Lots of tech companies operate a smart casual dress policy. That’s the dress code you should adopt too when going for interview, but what exactly does smart casual mean? It’s perhaps easiest to state what it isn’t. Smart casual usually rules out jeans, shorts, trainers and anything you’d wear on a beach. At the other end of the extreme, smart suits, shirts and ties are too formal for 'smart casual'.

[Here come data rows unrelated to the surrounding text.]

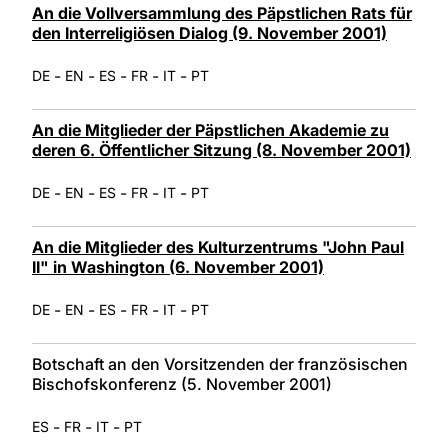
An die Vollversammlung des Päpstlichen Rats für
den Interreligiösen Dialog (9. November 2001)
-
-
-
-
-
DE
EN
ES
FR
IT
PT
An die Mitglieder der Päpstlichen Akademie zu
deren 6. Öffentlicher Sitzung (8. November 2001)
-
-
-
-
-
DE
EN
ES
FR
IT
PT
An die Mitglieder des Kulturzentrums "John Paul
II" in Washington (6. November 2001)
-
-
-
-
-
DE
EN
ES
FR
IT
PT
Botschaft an den Vorsitzenden der französischen
Bischofskonferenz (5. November 2001)
-
-
-
ES
FR
IT
PT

The ideal smart casual outfit for a tech job would be something like a pair of cotton trousers or skirt with a shirt or smart top. If it’s cool, wear a jacket too if you wish. You don’t need formal business shoes, but avoid trainers.
COMFORTABLE IS KEY
Interviews can be a high-pressure situation and the last thing you want is shoes which pinch or an uncomfortable shirt distracting you. Comfort is key, so wear clothes you feel confident in, and can relax in. Make sure that your clothes are clean and stain-free, with no missing buttons or hems coming down. Ask a friend for their opinion on your interview outfit if you’re not sure whether it’s appropriate or not.
SHOW YOUR PERSONALITY
Interviews are also designed to gauge your 'fit' with the organisation and working out what sort of person you are. Don’t be afraid to show your individuality in your clothing choices. A brightly coloured shirt or unusual jewellery will make you stand out from the crowd. However, you want the interviewers’ focus to be firmly on your experience and what you’re saying, not your unusual choice of hat or trousers.